=== DATASET CONTENT ===

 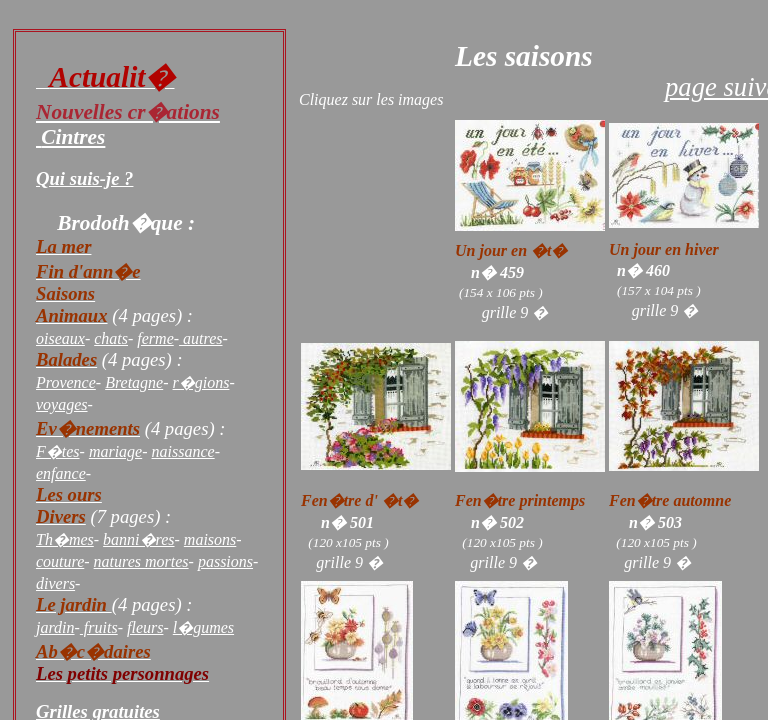 What do you see at coordinates (141, 561) in the screenshot?
I see `natures mortes` at bounding box center [141, 561].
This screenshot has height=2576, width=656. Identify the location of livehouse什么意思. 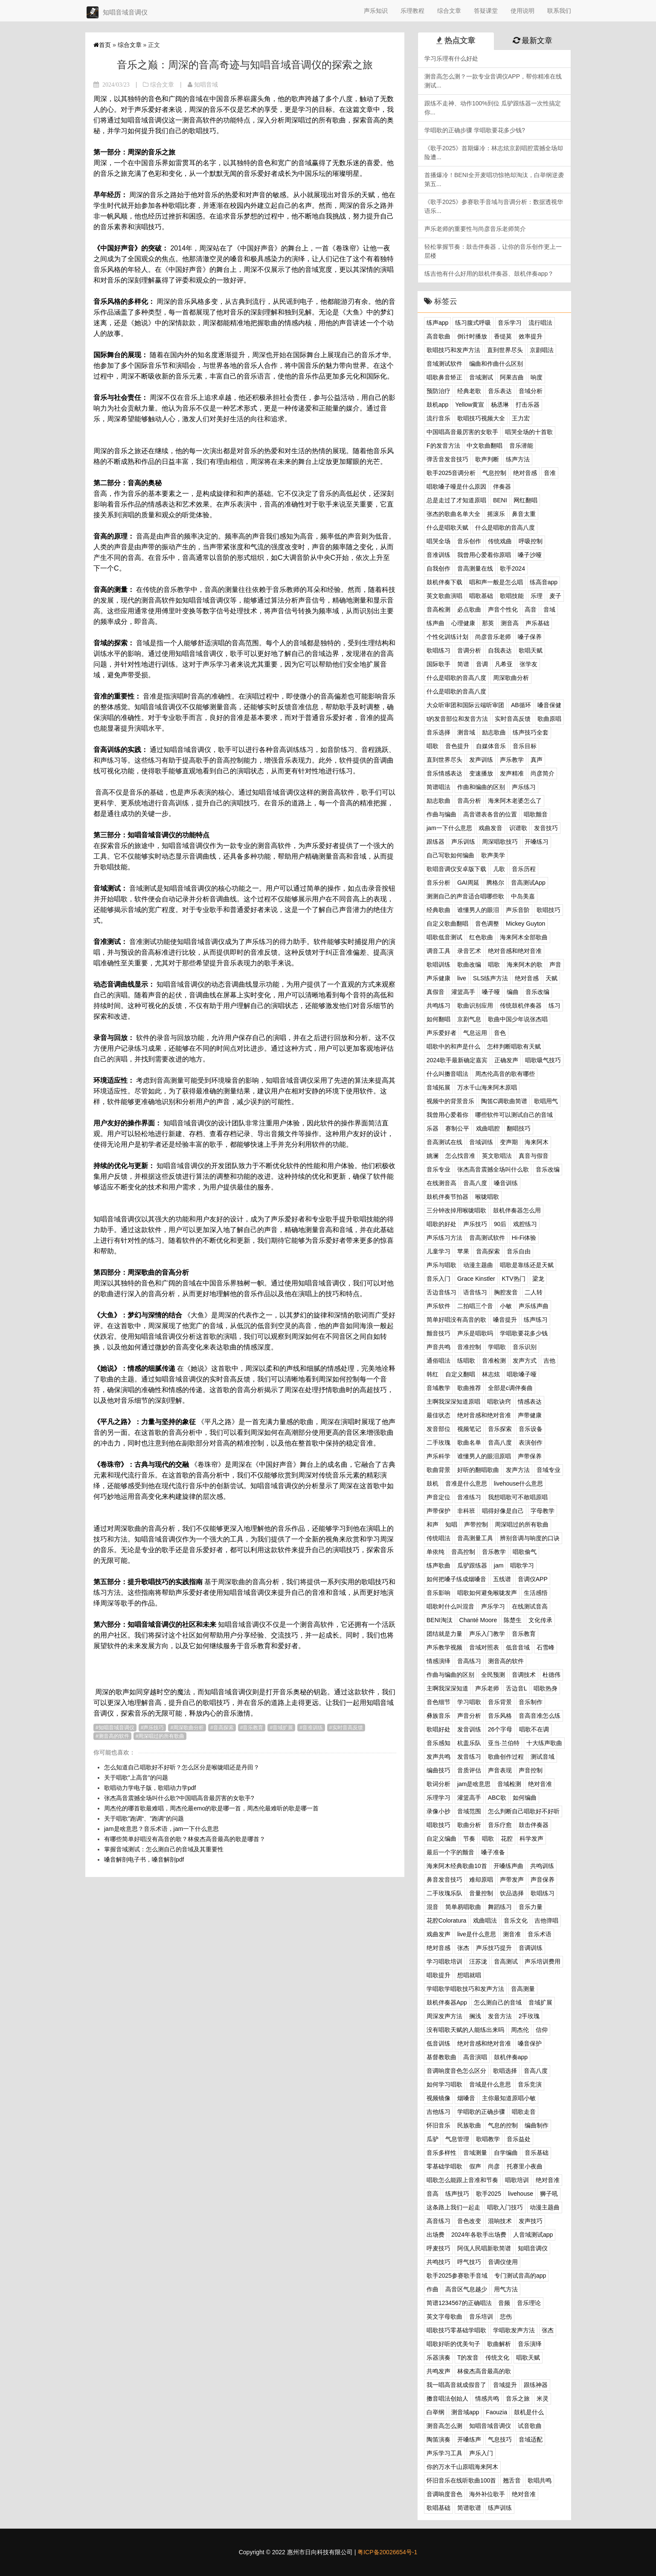
(518, 1483).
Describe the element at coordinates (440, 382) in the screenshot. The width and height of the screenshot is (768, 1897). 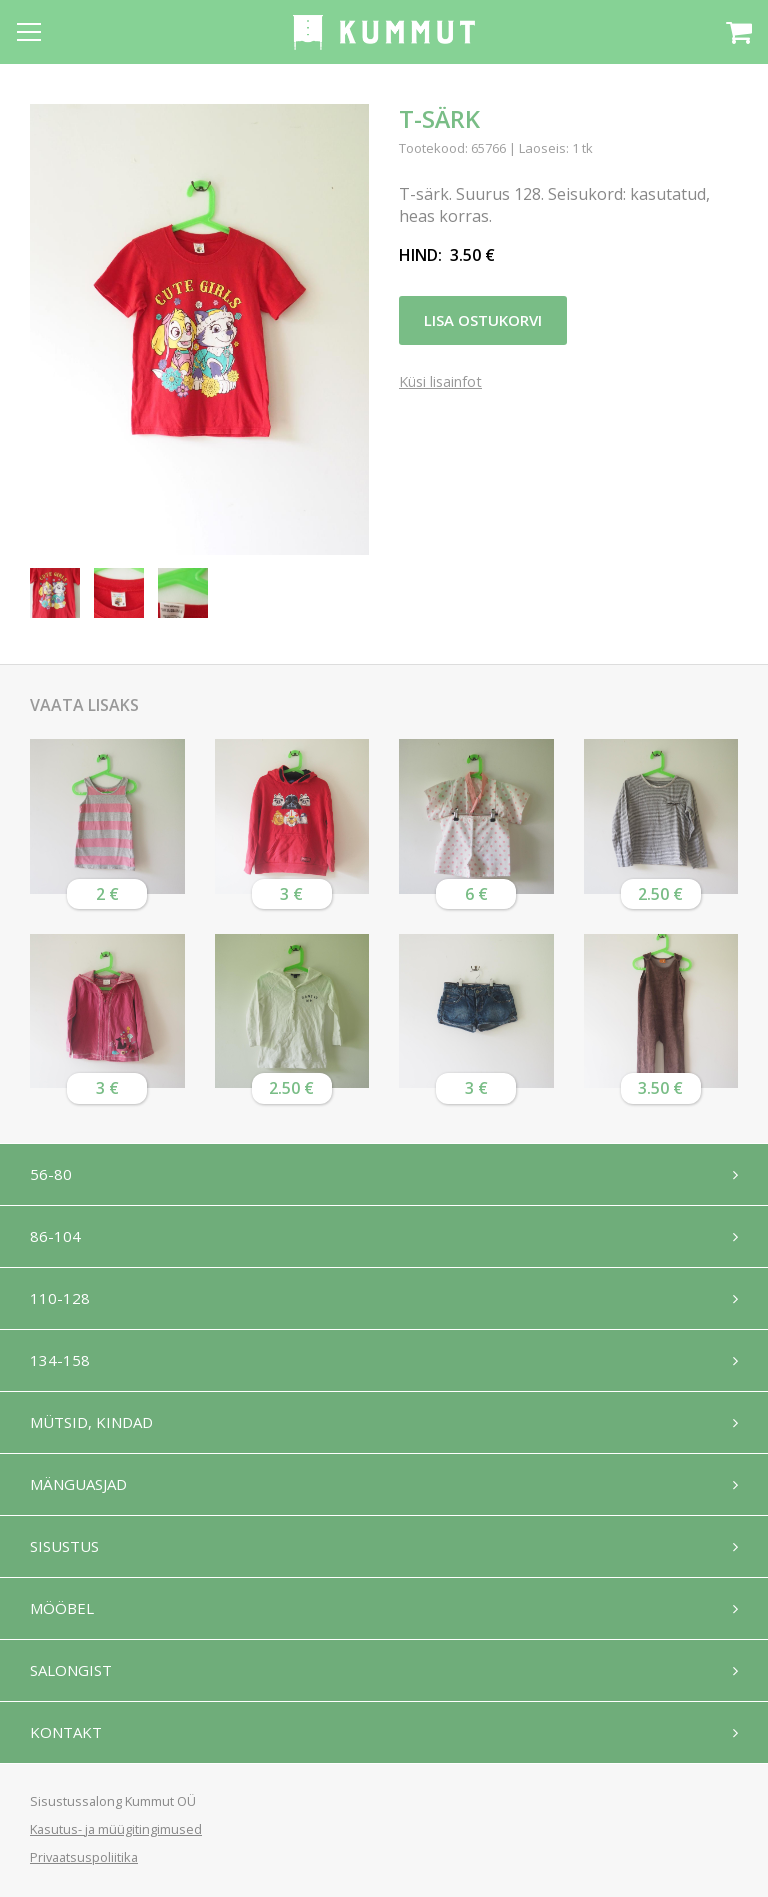
I see `Küsi lisainfot` at that location.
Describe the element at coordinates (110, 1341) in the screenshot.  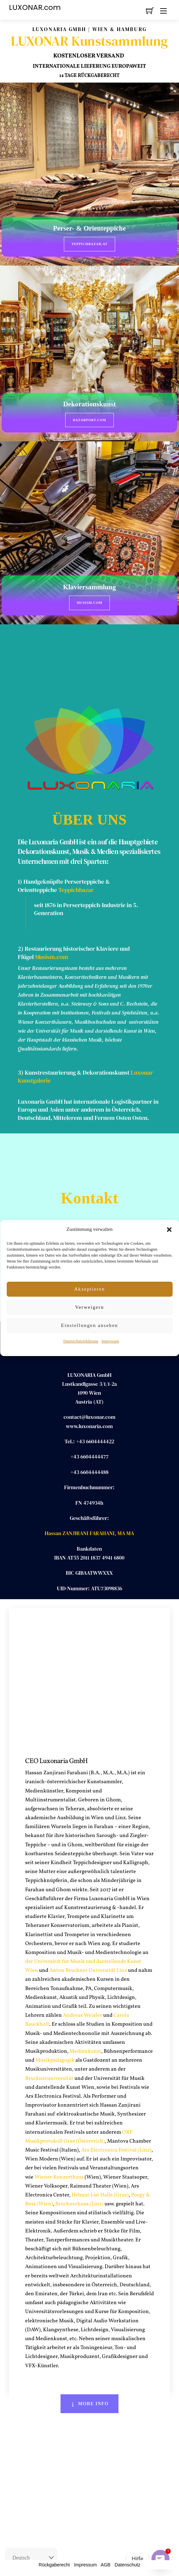
I see `Impressum` at that location.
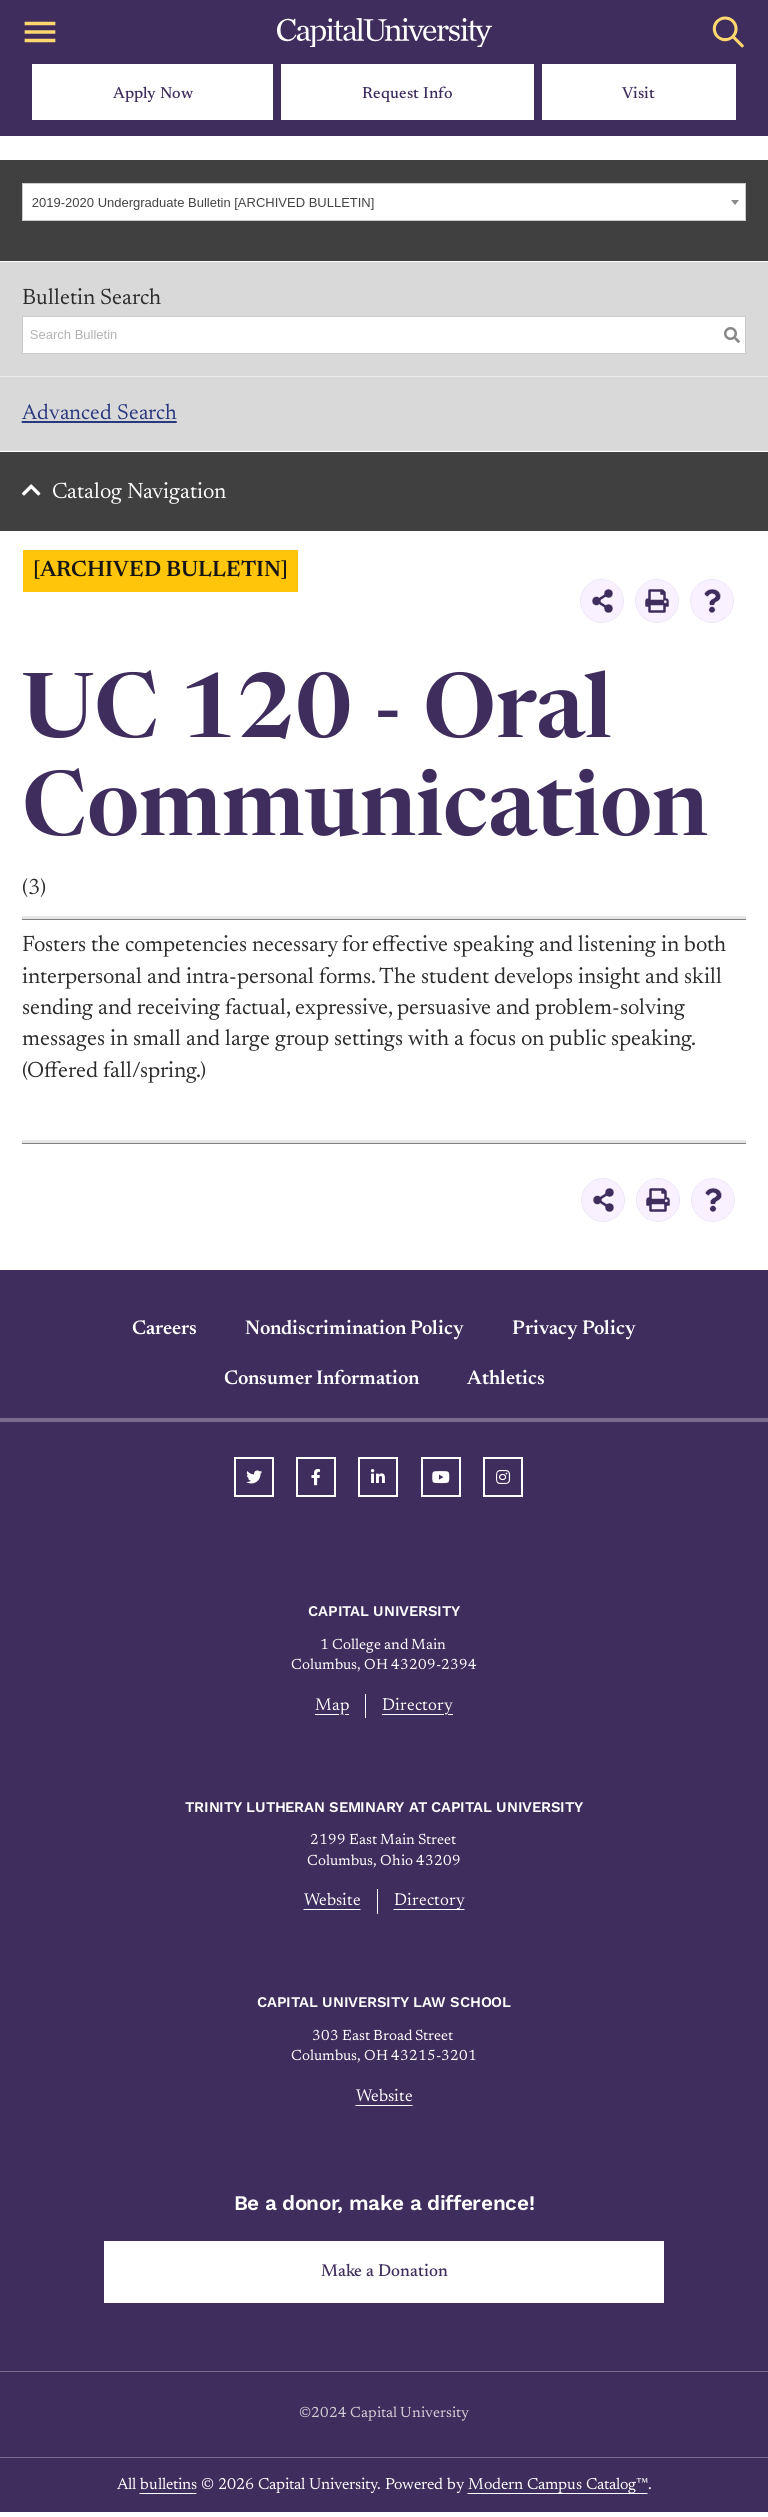  What do you see at coordinates (383, 202) in the screenshot?
I see `[combobox]` at bounding box center [383, 202].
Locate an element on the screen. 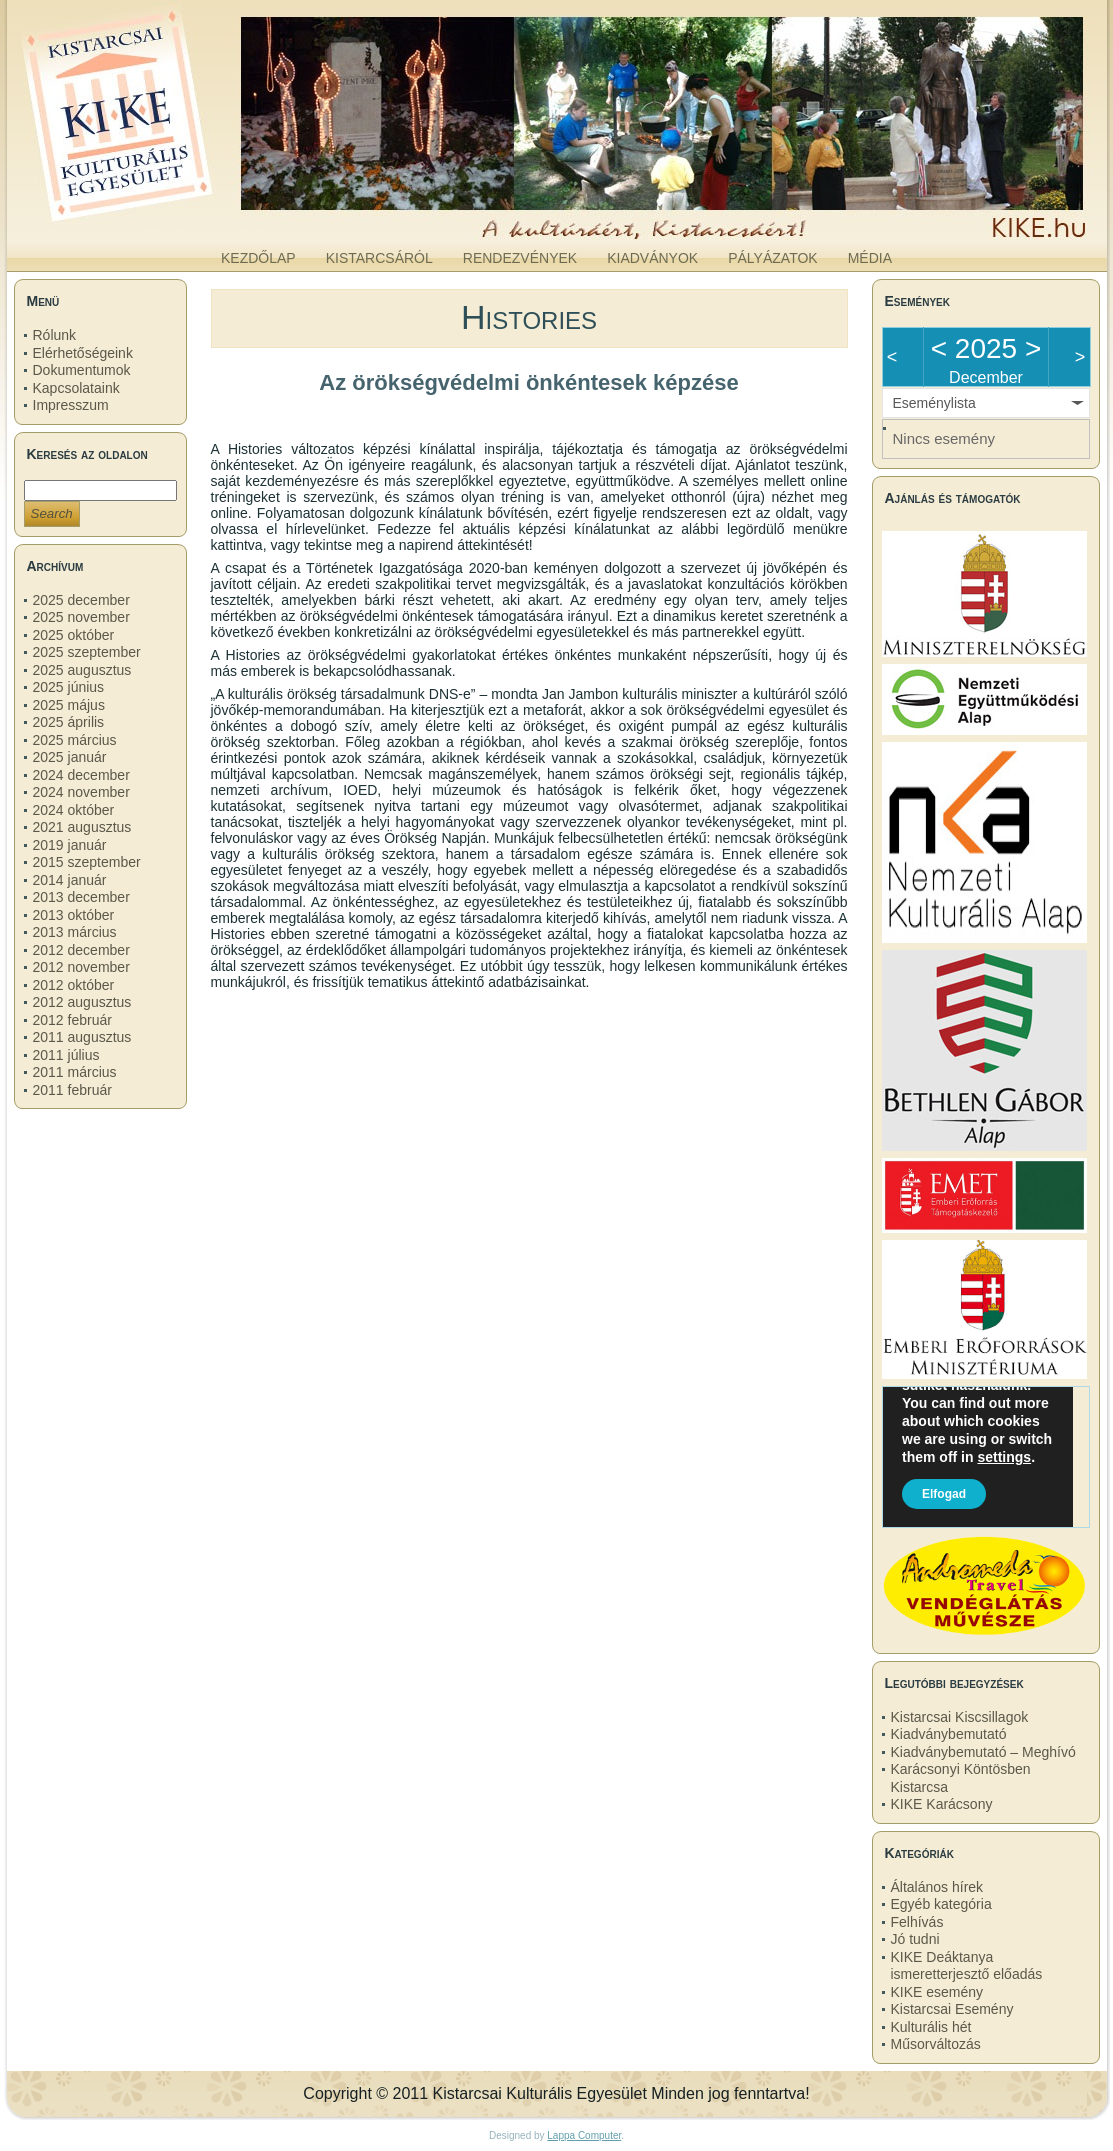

===

• WORK ORDER: Leave every picture out and write out, word for word, the lines from the one that contains "Describe the element at coordinates (110, 1341)" through the last line of the records.

• SOLUTION TO THIS PROBLEM:
Describe the element at coordinates (110, 1341) in the screenshot.  
I see `Impressum` at that location.
  What do you see at coordinates (383, 202) in the screenshot?
I see `[combobox]` at bounding box center [383, 202].
Locate an element on the screen. 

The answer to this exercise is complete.